Gujarat Elections 2017: BJP wins but loses in public eye

News Analysis |

The Bharatiya Janata Party (BJP) will retain power in Gujarat for a sixth straight term, after it just about edged past the half-way mark in one of the most bitterly contested elections in recent times. While it survived a fearsome challenge, many have negated its claim of victory including allies and crowned its rival the Congress as the real winner.

The BJP clinched 99 seats out of 182, while the Congress improved its tally as compared to five years ago, winning 77 seats. Smaller parties and Independent candidates clinched six seats. While the BJP celebrated all across Gujarat and in Delhi, the 99-seat tally was far less than the target of 150 set by party president Amit Shah, and 16 less than what it got in 2012.

The BJP also swept Himachal Pradesh, snatching it from the Congress and taking the total of states where it is in power to 16. With 44 seats, it has won almost a two-thirds majority in the 68-member Himachal assembly.

The Congress’ campaign, led by its now President Rahul Gandhi, finished with a tally of 77, its highest in the western state in the last 22 years. Outside Parliament, a beaming Modi flashed the victory sign to celebrate the result.
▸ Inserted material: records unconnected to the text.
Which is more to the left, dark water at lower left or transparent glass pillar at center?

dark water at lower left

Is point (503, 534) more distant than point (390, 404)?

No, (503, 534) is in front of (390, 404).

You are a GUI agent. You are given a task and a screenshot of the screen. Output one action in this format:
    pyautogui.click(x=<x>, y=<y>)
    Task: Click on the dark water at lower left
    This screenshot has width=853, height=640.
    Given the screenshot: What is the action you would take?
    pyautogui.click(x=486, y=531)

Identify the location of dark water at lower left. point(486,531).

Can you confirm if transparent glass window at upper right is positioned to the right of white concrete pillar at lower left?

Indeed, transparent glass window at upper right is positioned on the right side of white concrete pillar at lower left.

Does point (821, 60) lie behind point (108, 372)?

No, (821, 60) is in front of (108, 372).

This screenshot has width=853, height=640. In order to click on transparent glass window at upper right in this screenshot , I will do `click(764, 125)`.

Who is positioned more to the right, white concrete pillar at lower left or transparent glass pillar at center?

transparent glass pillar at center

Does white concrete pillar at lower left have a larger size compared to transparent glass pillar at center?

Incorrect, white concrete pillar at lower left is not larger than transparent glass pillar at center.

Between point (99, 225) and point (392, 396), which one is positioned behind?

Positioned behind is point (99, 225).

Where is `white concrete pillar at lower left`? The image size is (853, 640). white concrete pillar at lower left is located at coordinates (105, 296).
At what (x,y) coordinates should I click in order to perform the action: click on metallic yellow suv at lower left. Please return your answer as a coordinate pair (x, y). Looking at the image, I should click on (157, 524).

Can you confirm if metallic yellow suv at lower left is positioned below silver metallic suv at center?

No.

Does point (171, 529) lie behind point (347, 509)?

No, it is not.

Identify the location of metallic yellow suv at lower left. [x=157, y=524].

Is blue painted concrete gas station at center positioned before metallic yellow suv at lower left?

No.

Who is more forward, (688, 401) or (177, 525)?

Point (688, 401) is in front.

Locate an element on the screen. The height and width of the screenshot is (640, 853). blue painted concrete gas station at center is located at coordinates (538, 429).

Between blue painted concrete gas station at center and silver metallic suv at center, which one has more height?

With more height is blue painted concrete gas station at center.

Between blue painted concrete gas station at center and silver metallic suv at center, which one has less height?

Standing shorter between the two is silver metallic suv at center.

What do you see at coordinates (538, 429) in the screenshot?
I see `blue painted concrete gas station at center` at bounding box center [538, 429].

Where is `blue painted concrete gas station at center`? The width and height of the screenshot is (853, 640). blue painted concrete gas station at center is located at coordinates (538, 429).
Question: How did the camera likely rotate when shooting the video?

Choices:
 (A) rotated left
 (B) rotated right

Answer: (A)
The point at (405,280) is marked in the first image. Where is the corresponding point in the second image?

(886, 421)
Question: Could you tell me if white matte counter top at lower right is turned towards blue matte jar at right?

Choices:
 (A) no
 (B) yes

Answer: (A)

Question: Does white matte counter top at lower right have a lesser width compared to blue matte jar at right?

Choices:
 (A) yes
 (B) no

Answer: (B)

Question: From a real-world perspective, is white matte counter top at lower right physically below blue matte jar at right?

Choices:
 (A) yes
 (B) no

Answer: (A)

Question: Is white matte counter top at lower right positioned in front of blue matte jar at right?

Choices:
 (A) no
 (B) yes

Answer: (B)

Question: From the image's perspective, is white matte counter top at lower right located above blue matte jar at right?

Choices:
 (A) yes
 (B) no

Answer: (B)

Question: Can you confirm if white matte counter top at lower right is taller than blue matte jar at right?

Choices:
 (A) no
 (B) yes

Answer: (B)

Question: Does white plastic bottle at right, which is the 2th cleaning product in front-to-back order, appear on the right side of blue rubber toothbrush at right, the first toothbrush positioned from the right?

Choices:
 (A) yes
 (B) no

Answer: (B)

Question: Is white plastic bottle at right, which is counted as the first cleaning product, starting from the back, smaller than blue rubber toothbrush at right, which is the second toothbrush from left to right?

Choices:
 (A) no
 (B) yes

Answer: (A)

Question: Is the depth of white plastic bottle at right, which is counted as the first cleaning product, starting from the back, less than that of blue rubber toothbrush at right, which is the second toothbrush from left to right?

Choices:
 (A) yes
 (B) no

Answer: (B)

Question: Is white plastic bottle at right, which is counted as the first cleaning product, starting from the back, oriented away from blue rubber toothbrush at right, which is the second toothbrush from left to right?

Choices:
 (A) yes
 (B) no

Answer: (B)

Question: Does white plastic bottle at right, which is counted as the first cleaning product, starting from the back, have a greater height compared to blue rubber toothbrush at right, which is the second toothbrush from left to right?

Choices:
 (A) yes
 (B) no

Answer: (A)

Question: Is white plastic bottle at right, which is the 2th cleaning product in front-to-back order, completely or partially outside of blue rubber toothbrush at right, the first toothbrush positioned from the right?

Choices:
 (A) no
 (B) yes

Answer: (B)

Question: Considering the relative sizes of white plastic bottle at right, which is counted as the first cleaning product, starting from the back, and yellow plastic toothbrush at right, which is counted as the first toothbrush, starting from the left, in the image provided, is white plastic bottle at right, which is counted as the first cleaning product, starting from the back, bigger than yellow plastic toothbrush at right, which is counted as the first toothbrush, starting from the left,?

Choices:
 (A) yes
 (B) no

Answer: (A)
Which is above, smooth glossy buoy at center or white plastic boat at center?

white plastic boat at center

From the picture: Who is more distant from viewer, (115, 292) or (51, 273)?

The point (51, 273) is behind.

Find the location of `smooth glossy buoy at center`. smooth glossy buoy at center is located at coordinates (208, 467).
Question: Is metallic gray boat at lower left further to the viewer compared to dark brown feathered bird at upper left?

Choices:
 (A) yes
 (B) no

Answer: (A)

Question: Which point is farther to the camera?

Senior BJP leaders taunted Rahul and said the result proved that the people had embraced the Gujarat model of development.

But the BJP’s overall vote share in the state plunged from 60.11 percent, which it managed in the 2014 Lok Sabha polls, to 49 percent, indicating a sharp erosion of support in a state, which the party considers its fortress. However, it can take comfort in the 1.25 percent increase in its vote share compared to the 2012 Assembly election. Meanwhile, Congress’ vote share soared from 33.45 percent in 2014 to 41.5 percent.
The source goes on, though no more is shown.